**TASK TO CARRY OUT:**
Reproduce each record exactly. The pictures should be skipped.
[EXERCISE INPUT]
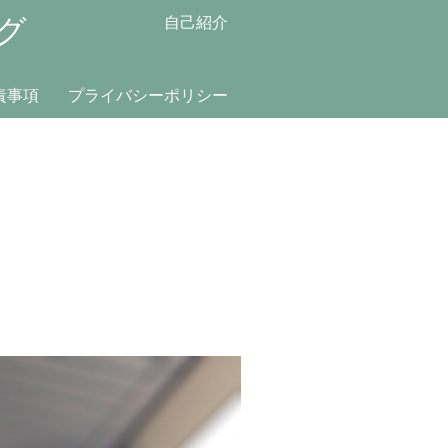
グ
自己紹介
責事項
プライバシーポリシー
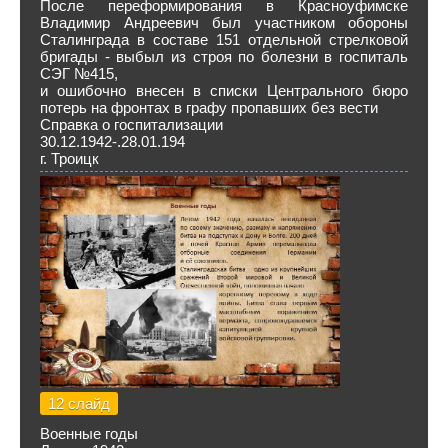
После переформирования в Красноуфимске
Владимир Андреевич был участником обороны
Сталинграда в составе 151 отдельной стрелковой
бригады - выбыл из строя по болезни в госпиталь
СЭГ №415,
и ошибочно внесен в списки Центрального бюро
потерь на фронтах в графу пропавших без вести
Справка о госпитализации
30.12.1942-.28.01.194
г. Троицк
12 слайд
Военные годы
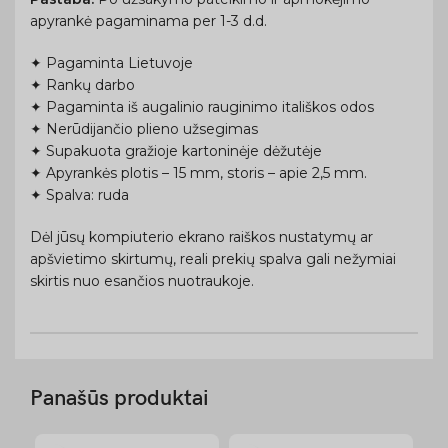
apyrankė pagaminama per 1-3 d.d.
✦ Pagaminta Lietuvoje
✦ Rankų darbo
✦ Pagaminta iš augalinio rauginimo itališkos odos
✦ Nerūdijančio plieno užsegimas
✦ Supakuota gražioje kartoninėje dėžutėje
✦ Apyrankės plotis – 15 mm, storis – apie 2,5 mm.
✦ Spalva: ruda
Dėl jūsų kompiuterio ekrano raiškos nustatymų ar
apšvietimo skirtumų, reali prekių spalva gali nežymiai
skirtis nuo esančios nuotraukoje.
Panašūs produktai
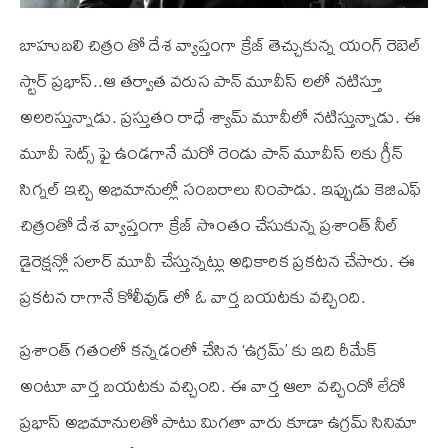
బాహుబలి చిత్రం తో దేశ వ్యాప్తంగా క్రేజ్ తెచ్చుకున్న యంగ్ రెబెల్
స్టార్ ప్రభాస్..ఆ తర్వాత వరుస పాన్ మూవీస్ లలో నటిస్తూ
అలరిస్తున్నాడు. ప్రస్తుతం రాధే శ్యామ్ మూవీలో నటిస్తున్నాడు. ఈ
మూవీ సెట్స్ ఫై ఉండగానే మరో రెండు పాన్ మూవీస్ లకు గ్రీన్
సిగ్నల్ ఇచ్చి అభిమానుల్లో సంబరాలు నింపాడు. ఇప్పుడు కెజిఎఫ్
చిత్రంతో దేశ వ్యాప్తంగా క్రేజ్ సొంతం చేసుకున్న ప్రశాంత్ నీల్
డైరెక్షన్లో సలార్ మూవీ చేస్తున్నట్లు అధికారిక ప్రకటన చేసారు. ఈ
ప్రకటన రాగానే కోలీవుడ్ లో ఓ వార్త బయటకు వచ్చింది.
ప్రశాంత్ గతంలో కన్నడంలో చేసిన ‘ఉగ్రమ్’ కు ఇది రీమేక్
అంటూ వార్త బయటకు వచ్చింది. ఈ వార్త ఆలా వచ్చిందో లేదో
ప్రభాస్ అభిమానులతో పాటు మిగతా వారు కూడా ఉగ్రమ్ సినిమా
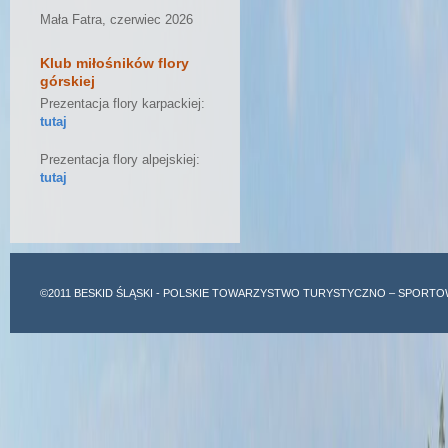
Mała Fatra, czerwiec 2026
Klub miłośników flory
górskiej
Prezentacja flory karpackiej:
tutaj
Prezentacja flory alpejskiej:
tutaj
©2011
BESKID ŚLĄSKI
- POLSKIE TOWARZYSTWO TURYSTYCZNO – SPORTO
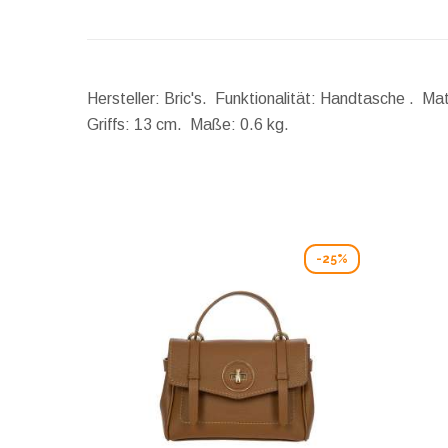
Hersteller: Bric's. Funktionalität: Handtasche . Ma
Griffs:
13 cm.
Maße:
0.6 kg.
-25%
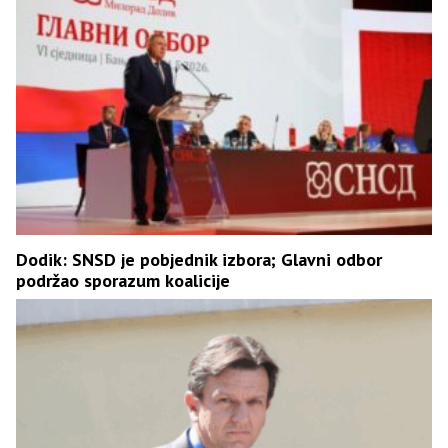
Dodik: SNSD je pobjednik izbora; Glavni odbor
podržao sporazum koalicije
[/EXERCISE INPUT]
**ANSWER SECTION:**
グ
自己紹介
責事項
プライバシーポリシー
После переформирования в Красноуфимске
Владимир Андреевич был участником обороны
Сталинграда в составе 151 отдельной стрелковой
бригады - выбыл из строя по болезни в госпиталь
СЭГ №415,
и ошибочно внесен в списки Центрального бюро
потерь на фронтах в графу пропавших без вести
Справка о госпитализации
30.12.1942-.28.01.194
г. Троицк
12 слайд
Военные годы
apyrankė pagaminama per 1-3 d.d.
✦ Pagaminta Lietuvoje
✦ Rankų darbo
✦ Pagaminta iš augalinio rauginimo itališkos odos
✦ Nerūdijančio plieno užsegimas
✦ Supakuota gražioje kartoninėje dėžutėje
✦ Apyrankės plotis – 15 mm, storis – apie 2,5 mm.
✦ Spalva: ruda
Dėl jūsų kompiuterio ekrano raiškos nustatymų ar
apšvietimo skirtumų, reali prekių spalva gali nežymiai
skirtis nuo esančios nuotraukoje.
Panašūs produktai
బాహుబలి చిత్రం తో దేశ వ్యాప్తంగా క్రేజ్ తెచ్చుకున్న యంగ్ రెబెల్
స్టార్ ప్రభాస్..ఆ తర్వాత వరుస పాన్ మూవీస్ లలో నటిస్తూ
అలరిస్తున్నాడు. ప్రస్తుతం రాధే శ్యామ్ మూవీలో నటిస్తున్నాడు. ఈ
మూవీ సెట్స్ ఫై ఉండగానే మరో రెండు పాన్ మూవీస్ లకు గ్రీన్
సిగ్నల్ ఇచ్చి అభిమానుల్లో సంబరాలు నింపాడు. ఇప్పుడు కెజిఎఫ్
చిత్రంతో దేశ వ్యాప్తంగా క్రేజ్ సొంతం చేసుకున్న ప్రశాంత్ నీల్
డైరెక్షన్లో సలార్ మూవీ చేస్తున్నట్లు అధికారిక ప్రకటన చేసారు. ఈ
ప్రకటన రాగానే కోలీవుడ్ లో ఓ వార్త బయటకు వచ్చింది.
ప్రశాంత్ గతంలో కన్నడంలో చేసిన ‘ఉగ్రమ్’ కు ఇది రీమేక్
అంటూ వార్త బయటకు వచ్చింది. ఈ వార్త ఆలా వచ్చిందో లేదో
ప్రభాస్ అభిమానులతో పాటు మిగతా వారు కూడా ఉగ్రమ్ సినిమా
Mała Fatra, czerwiec 2026
Klub miłośników flory
górskiej
Prezentacja flory karpackiej:
tutaj
Prezentacja flory alpejskiej:
tutaj
©2011
BESKID ŚLĄSKI
- POLSKIE TOWARZYSTWO TURYSTYCZNO – SPORTO
Hersteller: Bric's. Funktionalität: Handtasche . Ma
Griffs:
13 cm.
Maße:
0.6 kg.
-25%
Dodik: SNSD je pobjednik izbora; Glavni odbor
podržao sporazum koalicije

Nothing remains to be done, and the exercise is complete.